→ **PROBLEM DESCRIPTION**
Whenever a line in the material below contains "near", copy that line.

BEGIN DATA FOR THE TASK

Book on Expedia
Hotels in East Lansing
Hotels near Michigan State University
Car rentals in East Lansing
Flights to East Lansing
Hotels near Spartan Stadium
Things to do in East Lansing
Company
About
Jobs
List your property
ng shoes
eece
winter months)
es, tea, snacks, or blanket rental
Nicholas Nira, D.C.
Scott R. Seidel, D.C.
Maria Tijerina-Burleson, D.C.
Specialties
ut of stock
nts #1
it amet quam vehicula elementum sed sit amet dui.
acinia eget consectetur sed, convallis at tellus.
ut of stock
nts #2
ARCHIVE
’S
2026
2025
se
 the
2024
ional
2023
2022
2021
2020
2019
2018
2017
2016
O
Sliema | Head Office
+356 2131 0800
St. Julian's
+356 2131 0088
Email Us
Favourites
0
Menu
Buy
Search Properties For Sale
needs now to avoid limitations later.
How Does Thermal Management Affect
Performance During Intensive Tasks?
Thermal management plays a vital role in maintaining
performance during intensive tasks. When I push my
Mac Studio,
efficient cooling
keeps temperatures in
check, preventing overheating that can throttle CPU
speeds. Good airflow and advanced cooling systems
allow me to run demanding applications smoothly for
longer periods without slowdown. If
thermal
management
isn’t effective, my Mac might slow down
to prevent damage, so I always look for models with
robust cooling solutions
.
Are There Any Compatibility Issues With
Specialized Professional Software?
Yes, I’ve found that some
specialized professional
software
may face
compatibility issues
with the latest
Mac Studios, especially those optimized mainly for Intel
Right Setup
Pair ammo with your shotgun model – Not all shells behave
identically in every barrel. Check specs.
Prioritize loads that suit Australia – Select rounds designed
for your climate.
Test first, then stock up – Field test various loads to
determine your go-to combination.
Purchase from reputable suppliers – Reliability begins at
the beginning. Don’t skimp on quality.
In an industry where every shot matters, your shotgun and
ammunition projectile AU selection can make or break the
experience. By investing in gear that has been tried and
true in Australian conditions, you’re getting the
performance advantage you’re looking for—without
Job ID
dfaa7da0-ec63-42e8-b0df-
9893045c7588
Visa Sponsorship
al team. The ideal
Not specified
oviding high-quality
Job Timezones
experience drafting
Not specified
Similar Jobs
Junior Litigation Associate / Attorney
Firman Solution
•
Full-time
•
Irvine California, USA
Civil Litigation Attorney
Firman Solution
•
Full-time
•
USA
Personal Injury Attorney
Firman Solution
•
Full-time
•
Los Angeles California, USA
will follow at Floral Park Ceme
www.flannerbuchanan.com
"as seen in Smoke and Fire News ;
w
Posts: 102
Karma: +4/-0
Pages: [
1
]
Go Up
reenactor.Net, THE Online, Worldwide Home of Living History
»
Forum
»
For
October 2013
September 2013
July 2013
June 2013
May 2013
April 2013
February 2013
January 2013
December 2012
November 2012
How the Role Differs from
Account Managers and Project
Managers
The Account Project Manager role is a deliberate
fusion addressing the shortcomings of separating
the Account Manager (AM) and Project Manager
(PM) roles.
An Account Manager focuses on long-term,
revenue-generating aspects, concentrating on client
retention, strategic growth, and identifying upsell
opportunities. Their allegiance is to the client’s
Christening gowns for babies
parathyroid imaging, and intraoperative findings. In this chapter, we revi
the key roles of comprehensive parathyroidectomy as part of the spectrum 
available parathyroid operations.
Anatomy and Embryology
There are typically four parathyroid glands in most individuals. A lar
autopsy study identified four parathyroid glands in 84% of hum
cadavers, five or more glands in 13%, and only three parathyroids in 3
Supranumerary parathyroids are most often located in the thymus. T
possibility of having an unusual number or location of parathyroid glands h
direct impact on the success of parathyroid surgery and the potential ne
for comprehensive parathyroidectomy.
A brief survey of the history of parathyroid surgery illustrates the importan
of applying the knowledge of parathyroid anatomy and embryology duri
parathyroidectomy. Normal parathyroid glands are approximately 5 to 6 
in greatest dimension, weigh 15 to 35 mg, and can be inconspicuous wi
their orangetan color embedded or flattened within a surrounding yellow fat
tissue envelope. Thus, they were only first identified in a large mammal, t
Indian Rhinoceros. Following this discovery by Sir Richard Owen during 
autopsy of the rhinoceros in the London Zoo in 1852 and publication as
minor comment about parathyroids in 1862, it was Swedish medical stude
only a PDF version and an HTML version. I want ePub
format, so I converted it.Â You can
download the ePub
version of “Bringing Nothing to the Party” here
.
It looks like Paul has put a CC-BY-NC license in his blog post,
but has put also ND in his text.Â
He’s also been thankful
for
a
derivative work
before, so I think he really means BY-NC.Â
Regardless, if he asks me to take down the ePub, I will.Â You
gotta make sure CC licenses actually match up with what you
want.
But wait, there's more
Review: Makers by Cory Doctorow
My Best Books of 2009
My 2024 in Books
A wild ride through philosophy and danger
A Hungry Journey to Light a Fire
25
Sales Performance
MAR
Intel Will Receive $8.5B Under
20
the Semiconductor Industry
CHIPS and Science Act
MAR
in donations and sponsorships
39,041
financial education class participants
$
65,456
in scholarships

END DATA FOR THE TASK

→ **RESPONSE BELOW**
Hotels near Michigan State University
Hotels near Spartan Stadium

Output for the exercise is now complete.